ZOFIA KOZŁOWSKA

Warszawa, 7 marca 1950 r. Aplikant sądowy Irena Skonieczna, działając jako członek Głównej Komisji Badania Zbrodni Niemieckich w Polsce, przesłuchała niżej wymienioną osobę, która zeznała, co następuje:


Imię i nazwisko Kozłowska Zofia z d. Grudna
Wiek i miejsce urodzenia 54 lata, Góra, pow. Płocki
Imiona rodziców Grzegorz i Marianna z d. Pietrzak
Przynależność państwowa polska
Wyznanie rzymskokatolickie
Wykształcenie 5 klas szkoły powszechnej
Zawód pracownica domowa
Miejsce zamieszkania ul. Grochowska 106 m. 7
Karalność niekarana

Przez cały czas powstania warszawskiego przebywałam w domu przy ul. Grochowskiej 106. Powstańców na naszym terenie nie widziałam.

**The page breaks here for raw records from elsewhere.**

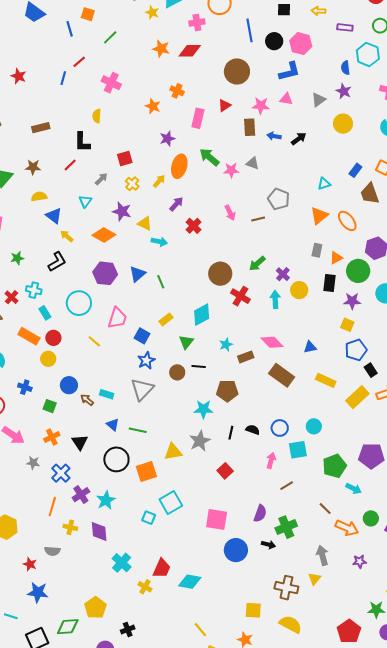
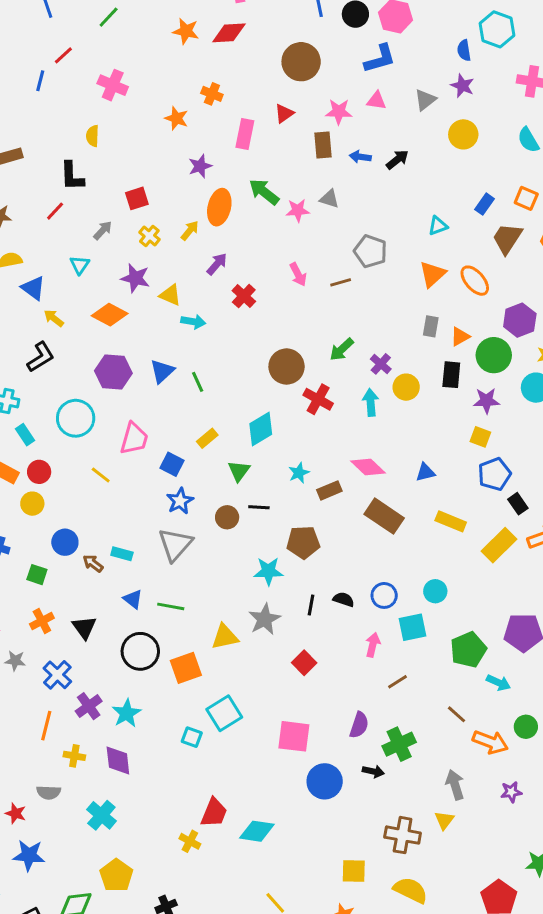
brown trapezoid: (370, 194) -> (507, 238), turned 55
cyan cross: (122, 563) -> (101, 815), moved

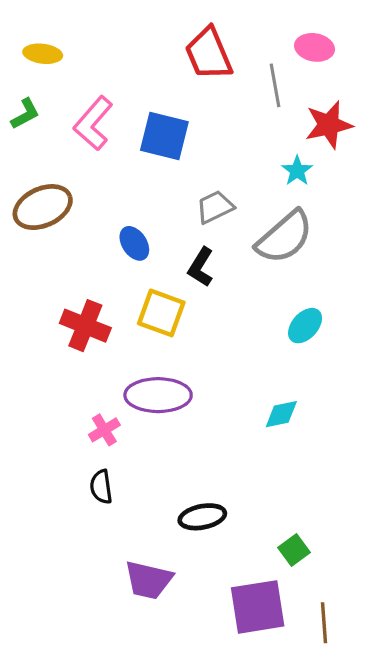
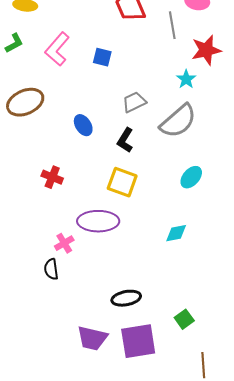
blue square: (164, 136) -> (102, 57), size x0.6
yellow square: (161, 313) -> (122, 182), moved
red cross: (85, 326) -> (52, 177), size x0.7
black semicircle: (101, 487) -> (51, 269), moved
purple square: (258, 607) -> (138, 341), moved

Niemcy SS-mani zajmowali przeważnie szkoły na naszym terenie, a więc przy ul. Kordeckiego i Boremlowskiej. Ludności wolno było poruszać się [po ulicach] tylko do godz. 18.00. Patrole SS-manów ze szkoły chodziły po tej godzinie po mieście. Słyszałam, że nieraz bili ludzi, którzy natknęli się na nich po godz. policyjnej.

O żadnej zbrodni na tym terenie, nawet o żadnym zabójstwie dokonanym przez Niemców w czasie powstania, nie słyszałam. Słyszałam, że bliżej Warszawy, na terenach okolicznych ul. Podskarbińskiej, było mniej spokojnie niż u nas.

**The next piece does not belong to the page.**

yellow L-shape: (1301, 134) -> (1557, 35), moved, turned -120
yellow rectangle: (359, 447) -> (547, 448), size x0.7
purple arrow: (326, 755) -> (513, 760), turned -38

Około 25 sierpnia 1944 roku, na kilka dni przed wkroczeniem wojsk radzieckich na Grochów, Niemcy wzięli wszystkich mężczyzn z terenu między Gocławkiem a placem Szembeka. Widziałam z bramy, że dnia tego pędzili masę mężczyzn, także z terenów Gocławka. Zostali oni wywiezieni do Niemiec. Przeważnie wszyscy mężczyźni z naszego domu, zabrani wówczas, po powstaniu wrócili.

Na tym protokół zakończono i odczytano.